Florian Boesch, Roger Vignoles, Wigmore Hall

FLORIAN BOESCH, ROGER VIGNOLES, WIGMORE HALL An extraordinary musical adventure in the Austrian Alps

Ernst Krenek is probably best remembered nowadays as the composer of Jonny Spielt Auf – the quintessential Zeitoper of Weimar Germany and later the archetype of all that was designated “degenerate” in art by the Nazi regime. And perhaps also as – briefly – the husband of Anna Mahler, daughter of Gustav. But Krenek was far more than that. He was a magpie collector of styles and influences whose large corpus of work reflects almost every major 20th-century trend. From Romanticism to jazz, serialism, neo-Renaissance modality and even electronic works, Krenek’s history is the history of music itself.

Among a body of extraordinary music – extraordinary in every sense – the song-cycle Reisebuch aus den österreichischen Alpen is surely among the most striking. Over the course of 20 songs (words and music both by Krenek himself) he manages to sustain both a homage to and a satire on the great German cycles of Schubert, Schumann, even Mahler, with their mountains charged with Romantic urgency of emotion.

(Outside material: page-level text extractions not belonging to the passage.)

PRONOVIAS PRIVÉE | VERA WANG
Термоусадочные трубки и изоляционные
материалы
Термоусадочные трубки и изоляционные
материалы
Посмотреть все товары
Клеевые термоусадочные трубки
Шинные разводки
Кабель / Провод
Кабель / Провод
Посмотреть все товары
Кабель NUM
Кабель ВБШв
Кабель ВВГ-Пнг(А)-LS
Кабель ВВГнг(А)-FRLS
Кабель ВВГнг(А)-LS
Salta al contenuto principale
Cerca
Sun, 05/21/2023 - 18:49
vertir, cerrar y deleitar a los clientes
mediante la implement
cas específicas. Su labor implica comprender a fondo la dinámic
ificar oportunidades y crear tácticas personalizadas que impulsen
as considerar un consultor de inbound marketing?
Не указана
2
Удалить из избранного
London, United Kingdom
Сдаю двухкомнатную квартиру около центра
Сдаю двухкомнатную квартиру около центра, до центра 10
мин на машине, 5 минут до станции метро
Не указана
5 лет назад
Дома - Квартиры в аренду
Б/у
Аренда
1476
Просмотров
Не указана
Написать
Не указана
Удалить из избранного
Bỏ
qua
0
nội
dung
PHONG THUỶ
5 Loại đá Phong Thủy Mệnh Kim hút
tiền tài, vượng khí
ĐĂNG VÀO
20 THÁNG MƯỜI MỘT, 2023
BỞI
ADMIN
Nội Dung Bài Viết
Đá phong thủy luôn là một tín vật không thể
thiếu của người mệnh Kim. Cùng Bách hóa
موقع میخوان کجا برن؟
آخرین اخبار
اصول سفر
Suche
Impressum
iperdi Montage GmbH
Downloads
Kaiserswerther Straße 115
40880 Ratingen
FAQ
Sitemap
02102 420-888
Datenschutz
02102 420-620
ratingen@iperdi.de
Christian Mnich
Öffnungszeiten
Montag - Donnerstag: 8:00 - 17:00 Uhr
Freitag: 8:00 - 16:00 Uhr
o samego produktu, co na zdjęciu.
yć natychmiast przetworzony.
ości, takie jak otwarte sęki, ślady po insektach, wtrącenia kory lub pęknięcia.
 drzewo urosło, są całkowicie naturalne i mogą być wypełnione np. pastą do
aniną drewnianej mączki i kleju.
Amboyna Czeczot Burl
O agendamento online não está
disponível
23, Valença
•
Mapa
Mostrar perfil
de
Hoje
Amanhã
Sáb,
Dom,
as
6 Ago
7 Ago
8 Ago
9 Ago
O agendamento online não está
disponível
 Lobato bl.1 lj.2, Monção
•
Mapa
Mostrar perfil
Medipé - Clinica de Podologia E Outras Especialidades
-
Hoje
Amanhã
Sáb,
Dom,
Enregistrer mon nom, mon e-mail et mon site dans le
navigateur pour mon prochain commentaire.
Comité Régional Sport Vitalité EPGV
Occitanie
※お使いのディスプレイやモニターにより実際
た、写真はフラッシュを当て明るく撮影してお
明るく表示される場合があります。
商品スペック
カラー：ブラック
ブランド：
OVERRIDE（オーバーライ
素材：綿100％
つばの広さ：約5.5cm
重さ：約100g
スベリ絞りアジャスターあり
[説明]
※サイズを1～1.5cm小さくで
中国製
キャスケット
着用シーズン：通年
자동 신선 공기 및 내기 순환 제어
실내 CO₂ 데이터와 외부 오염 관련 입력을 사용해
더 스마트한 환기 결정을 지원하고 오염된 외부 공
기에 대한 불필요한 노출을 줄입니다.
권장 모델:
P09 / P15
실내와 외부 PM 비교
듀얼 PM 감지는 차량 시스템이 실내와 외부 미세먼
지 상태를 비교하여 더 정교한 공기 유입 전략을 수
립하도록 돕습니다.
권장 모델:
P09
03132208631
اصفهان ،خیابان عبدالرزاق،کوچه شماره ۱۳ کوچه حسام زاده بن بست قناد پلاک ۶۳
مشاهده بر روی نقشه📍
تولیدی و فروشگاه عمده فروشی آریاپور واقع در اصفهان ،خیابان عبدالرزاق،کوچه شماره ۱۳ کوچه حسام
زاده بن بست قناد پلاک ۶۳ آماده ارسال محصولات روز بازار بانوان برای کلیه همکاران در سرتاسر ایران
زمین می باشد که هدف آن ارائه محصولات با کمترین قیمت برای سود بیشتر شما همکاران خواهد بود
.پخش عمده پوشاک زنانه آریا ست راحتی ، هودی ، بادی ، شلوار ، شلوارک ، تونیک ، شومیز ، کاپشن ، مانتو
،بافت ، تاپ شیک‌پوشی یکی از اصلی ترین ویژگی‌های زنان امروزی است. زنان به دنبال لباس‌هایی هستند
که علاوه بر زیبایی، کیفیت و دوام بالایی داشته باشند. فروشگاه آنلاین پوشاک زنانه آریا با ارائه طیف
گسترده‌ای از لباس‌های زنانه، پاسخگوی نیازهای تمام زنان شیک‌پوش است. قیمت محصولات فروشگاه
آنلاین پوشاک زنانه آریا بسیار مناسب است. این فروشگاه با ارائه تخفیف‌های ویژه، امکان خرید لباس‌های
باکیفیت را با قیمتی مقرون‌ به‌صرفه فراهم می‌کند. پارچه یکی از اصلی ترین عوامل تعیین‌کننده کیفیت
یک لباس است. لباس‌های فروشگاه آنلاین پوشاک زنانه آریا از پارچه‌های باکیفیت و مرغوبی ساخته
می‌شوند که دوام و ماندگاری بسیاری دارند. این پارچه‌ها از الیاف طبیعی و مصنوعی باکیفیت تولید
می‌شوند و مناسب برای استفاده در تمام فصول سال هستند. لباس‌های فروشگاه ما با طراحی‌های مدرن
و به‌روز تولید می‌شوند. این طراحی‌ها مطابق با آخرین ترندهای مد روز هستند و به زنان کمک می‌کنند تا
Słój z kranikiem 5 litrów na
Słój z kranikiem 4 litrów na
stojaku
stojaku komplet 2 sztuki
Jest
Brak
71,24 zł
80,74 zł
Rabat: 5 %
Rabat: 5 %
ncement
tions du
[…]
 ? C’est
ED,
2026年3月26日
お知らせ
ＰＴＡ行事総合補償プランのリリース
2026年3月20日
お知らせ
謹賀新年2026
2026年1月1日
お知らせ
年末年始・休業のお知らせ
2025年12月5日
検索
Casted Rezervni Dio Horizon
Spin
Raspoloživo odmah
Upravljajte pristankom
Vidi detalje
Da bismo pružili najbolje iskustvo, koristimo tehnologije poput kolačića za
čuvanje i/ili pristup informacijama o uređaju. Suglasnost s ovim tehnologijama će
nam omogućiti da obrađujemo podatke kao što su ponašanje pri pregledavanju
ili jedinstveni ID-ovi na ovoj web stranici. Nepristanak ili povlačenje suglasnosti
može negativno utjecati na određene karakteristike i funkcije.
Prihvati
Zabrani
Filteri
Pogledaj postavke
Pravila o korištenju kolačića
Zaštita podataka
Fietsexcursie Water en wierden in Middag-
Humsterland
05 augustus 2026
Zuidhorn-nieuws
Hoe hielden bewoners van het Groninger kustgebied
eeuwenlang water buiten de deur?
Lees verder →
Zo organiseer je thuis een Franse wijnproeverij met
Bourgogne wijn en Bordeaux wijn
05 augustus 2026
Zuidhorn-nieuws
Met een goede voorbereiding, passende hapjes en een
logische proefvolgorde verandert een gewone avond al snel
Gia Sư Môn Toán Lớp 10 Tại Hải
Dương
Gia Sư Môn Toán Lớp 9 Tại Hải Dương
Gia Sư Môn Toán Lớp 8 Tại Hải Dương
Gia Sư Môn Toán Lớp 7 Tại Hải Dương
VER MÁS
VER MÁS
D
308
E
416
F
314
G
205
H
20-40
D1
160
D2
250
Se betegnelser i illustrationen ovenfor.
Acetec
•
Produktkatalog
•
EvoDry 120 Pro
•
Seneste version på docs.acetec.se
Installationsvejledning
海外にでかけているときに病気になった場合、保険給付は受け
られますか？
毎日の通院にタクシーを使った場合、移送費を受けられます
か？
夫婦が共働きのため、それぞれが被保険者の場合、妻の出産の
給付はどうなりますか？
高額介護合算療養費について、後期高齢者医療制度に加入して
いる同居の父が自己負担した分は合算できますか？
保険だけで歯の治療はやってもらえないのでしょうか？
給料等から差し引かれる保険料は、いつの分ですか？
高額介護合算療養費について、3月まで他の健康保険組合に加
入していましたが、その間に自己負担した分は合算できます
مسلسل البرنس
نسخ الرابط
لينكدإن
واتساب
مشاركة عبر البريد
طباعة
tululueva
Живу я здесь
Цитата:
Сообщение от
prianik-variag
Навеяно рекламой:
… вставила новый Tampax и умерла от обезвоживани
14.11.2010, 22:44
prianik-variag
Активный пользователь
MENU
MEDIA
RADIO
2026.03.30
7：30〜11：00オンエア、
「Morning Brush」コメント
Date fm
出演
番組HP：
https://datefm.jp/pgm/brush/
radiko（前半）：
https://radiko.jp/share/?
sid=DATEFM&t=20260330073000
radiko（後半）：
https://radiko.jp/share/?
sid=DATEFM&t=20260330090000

A journey through the Alps here becomes a rather more banal affair, plagued with tourists and technology – electric trains, automobiles, and all the paraphernalia of modern life, psychological as well as social. Krenek muses, like the good Austrian he is, on man’s relationship with nature, but unlike his predecessors comes to the frank conclusion of a pragmatist: they can never be one, so he must “love the world as it is”.

Apart from Wolfgang Holzmair, this awkward, brilliant work has had few champions. Which makes last night’s performance by Austrian baritone Florian Boesch and pianist Roger Vignoles all the more interesting. A pre-performance discussion focused our listening; for Boesch the emphasis is on humour, exasperation and sly, wry social critique, underplaying the work’s darkest questions in true Weimar style – this is Schubert by way of Brecht and Weill.

No discussion could have prepared us, however, for Boesch’s conversational delivery. Crooning, speak-singing and generally breaking every rule of Good Technique, he found the textural answer to Krenek’s determinedly un-beautiful texts. To release the full loveliness and power of which this voice is capable would be to misunderstand this work, to succumb to the very urges its narrator urges us to reject. The voice also plays an unusual role, called on to play the straight-man to the joker of a piano part – smoothly and wittily dispatched by Vignoles (pictured left) – that pretends to conform to tonality only so it can consistently and ear-twistingly thwart all anticipated rules and patterns. By the final Epilogue the assault has exhausted itself, attacking on a whole new flank with its naked melody and harking piano interjections.

A musical manifesto against atonalism, offering proof that tonality was not played out, the Reisebuch more than makes its case. So why is it not programmed and performed more? Perhaps, as this concert demonstrated, it’s as much to do with context as anything inherent to the cycle itself. Its preoccupations and textures are not those of the lieder recital – the very nose-thumbing contrary, in some respects, making it an awkward sell for audiences and an even harder partner for other repertoire. Holzmair gets round this by pairing Schubert songs with Krenek’s own, and it was hard to let Boesch leave the stage after a mere 45 minutes of music without hoping for an interval followed by a little Dichterliebe or similar.

But perhaps it’s right and proper to let this prickly, confronting work have the last word. Having reset your ears and expectations it ends with a chuckle, leading you to – what? Existential despair? Alcoholic oblivion? Shoulder-shrugging contentment? All of the above, and more.